Description of the task: Gather all lines from the material that contain "rule".

Provided data:
=====

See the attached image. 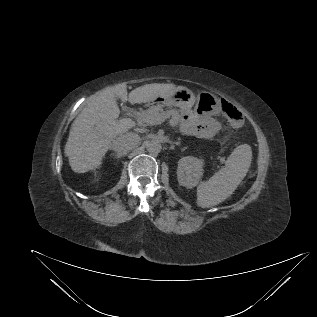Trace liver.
Listing matches in <instances>:
<instances>
[{
	"label": "liver",
	"mask_w": 317,
	"mask_h": 317,
	"mask_svg": "<svg viewBox=\"0 0 317 317\" xmlns=\"http://www.w3.org/2000/svg\"><path fill=\"white\" fill-rule=\"evenodd\" d=\"M176 88L174 84L152 83L137 87L129 94L125 83L106 88L94 95L73 121L65 155L76 173L98 169L111 143L135 126L131 119H119L117 99L142 104L165 96Z\"/></svg>",
	"instance_id": "6515ba94"
}]
</instances>
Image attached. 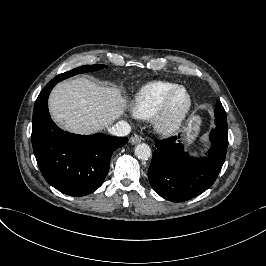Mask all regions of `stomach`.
Segmentation results:
<instances>
[{"label": "stomach", "mask_w": 266, "mask_h": 266, "mask_svg": "<svg viewBox=\"0 0 266 266\" xmlns=\"http://www.w3.org/2000/svg\"><path fill=\"white\" fill-rule=\"evenodd\" d=\"M198 127H199V119H197L195 116H192L189 119V130H188L191 139H193L194 136L197 134Z\"/></svg>", "instance_id": "obj_1"}]
</instances>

=====

Solution to this problem:
	"mask_svg": "<svg viewBox=\"0 0 317 317\" xmlns=\"http://www.w3.org/2000/svg\"><path fill=\"white\" fill-rule=\"evenodd\" d=\"M176 88L174 84L152 83L137 87L129 94L125 83L106 88L94 95L73 121L65 155L76 173L98 169L111 143L135 126L131 119H119L117 99L142 104L165 96Z\"/></svg>",
[{"label": "stomach", "mask_w": 266, "mask_h": 266, "mask_svg": "<svg viewBox=\"0 0 266 266\" xmlns=\"http://www.w3.org/2000/svg\"><path fill=\"white\" fill-rule=\"evenodd\" d=\"M198 127H199V119H197L195 116H192L189 119V130H188L191 139H193L194 136L197 134Z\"/></svg>", "instance_id": "obj_1"}]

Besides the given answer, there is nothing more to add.